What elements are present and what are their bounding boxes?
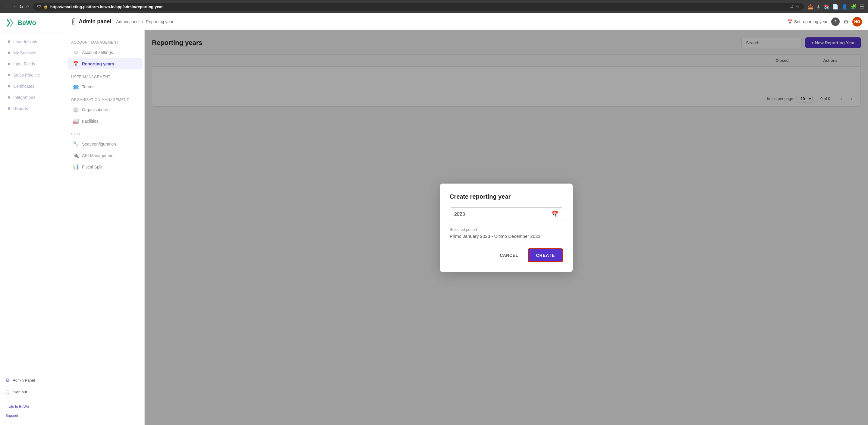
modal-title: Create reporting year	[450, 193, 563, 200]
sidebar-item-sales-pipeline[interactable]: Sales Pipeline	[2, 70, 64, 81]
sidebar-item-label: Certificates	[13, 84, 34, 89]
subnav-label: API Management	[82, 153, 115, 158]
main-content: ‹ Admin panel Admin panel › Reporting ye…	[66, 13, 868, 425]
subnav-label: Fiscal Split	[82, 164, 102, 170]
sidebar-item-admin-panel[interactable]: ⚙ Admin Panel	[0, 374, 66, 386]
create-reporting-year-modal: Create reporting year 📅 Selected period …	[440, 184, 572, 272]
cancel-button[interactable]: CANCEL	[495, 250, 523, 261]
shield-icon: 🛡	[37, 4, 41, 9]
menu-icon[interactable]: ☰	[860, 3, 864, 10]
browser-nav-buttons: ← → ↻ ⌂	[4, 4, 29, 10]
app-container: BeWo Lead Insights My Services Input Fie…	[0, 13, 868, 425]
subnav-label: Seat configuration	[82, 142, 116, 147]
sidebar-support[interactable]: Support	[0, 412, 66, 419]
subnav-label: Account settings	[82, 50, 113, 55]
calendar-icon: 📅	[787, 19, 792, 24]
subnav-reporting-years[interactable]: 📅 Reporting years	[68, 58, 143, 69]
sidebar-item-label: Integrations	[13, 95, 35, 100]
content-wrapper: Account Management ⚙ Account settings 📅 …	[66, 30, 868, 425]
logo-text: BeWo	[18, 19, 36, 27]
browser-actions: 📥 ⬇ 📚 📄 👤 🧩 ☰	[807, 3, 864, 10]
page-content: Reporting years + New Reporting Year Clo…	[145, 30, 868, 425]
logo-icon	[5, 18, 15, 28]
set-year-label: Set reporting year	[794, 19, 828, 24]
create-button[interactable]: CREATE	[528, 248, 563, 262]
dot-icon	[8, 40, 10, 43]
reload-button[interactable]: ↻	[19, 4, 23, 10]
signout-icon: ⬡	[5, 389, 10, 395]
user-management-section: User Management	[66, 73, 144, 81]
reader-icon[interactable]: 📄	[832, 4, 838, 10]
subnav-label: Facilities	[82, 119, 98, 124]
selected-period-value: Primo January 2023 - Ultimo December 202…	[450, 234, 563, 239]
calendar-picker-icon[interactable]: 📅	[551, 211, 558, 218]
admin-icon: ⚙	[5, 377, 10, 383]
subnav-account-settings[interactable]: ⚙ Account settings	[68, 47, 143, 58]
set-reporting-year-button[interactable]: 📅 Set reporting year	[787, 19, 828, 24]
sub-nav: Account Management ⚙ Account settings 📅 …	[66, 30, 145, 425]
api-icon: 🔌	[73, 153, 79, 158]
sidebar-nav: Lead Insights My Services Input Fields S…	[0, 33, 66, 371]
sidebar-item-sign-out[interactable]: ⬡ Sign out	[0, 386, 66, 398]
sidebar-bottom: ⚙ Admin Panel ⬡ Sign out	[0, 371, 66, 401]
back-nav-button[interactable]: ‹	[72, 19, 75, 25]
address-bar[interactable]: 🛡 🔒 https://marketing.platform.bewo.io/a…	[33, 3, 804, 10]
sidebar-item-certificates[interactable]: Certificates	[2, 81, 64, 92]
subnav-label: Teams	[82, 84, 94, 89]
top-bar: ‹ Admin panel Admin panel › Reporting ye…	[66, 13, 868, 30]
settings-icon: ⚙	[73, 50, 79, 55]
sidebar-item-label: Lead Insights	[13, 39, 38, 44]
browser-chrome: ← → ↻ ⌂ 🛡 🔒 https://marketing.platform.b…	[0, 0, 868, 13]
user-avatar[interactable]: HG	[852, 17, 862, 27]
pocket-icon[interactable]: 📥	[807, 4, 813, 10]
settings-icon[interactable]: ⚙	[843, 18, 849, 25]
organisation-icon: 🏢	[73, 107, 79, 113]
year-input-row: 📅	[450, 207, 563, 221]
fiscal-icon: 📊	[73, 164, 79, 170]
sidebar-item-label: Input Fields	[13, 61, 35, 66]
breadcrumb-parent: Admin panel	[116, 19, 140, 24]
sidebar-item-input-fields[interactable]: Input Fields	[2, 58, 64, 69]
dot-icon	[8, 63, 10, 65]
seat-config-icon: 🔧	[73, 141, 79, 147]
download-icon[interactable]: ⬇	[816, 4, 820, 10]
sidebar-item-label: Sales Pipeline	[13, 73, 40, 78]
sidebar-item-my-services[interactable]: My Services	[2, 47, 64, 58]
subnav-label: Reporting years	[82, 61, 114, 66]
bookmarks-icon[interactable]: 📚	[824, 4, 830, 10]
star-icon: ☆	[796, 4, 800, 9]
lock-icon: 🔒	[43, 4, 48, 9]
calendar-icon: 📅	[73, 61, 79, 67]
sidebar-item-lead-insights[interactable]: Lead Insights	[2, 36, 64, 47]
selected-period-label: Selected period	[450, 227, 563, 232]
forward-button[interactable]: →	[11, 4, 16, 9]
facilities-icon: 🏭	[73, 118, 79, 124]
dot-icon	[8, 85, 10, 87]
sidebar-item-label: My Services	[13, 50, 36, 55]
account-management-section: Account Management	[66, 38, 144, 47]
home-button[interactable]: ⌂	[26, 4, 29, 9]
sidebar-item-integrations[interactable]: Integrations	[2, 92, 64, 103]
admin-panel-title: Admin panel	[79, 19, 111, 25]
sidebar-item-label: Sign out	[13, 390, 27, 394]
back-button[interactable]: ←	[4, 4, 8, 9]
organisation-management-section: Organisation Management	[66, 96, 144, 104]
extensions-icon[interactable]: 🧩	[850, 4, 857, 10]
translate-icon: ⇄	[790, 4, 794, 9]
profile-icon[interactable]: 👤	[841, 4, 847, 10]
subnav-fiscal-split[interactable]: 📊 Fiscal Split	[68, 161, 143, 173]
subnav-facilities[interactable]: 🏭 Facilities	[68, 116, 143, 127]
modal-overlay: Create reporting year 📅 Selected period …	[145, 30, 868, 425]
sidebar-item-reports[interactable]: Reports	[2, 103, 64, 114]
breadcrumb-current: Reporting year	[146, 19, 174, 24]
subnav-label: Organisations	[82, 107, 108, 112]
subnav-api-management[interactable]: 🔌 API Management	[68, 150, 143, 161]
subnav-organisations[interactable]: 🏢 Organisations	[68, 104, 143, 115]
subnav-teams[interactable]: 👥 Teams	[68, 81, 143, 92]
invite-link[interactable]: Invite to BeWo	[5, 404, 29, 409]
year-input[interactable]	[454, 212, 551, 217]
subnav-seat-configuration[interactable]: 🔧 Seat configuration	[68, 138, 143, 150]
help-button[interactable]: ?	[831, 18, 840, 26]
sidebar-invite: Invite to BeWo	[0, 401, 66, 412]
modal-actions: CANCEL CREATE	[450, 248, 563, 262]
+ + + + +
* EXERCISE *
Every line above that contains the word "Services" should be reported.

* REPLY *
app-container: BeWo Lead Insights My Services Input Fie…	[0, 13, 868, 425]
sidebar-nav: Lead Insights My Services Input Fields S…	[0, 33, 66, 371]
sidebar-item-my-services[interactable]: My Services	[2, 47, 64, 58]
sidebar-item-label: My Services	[13, 50, 36, 55]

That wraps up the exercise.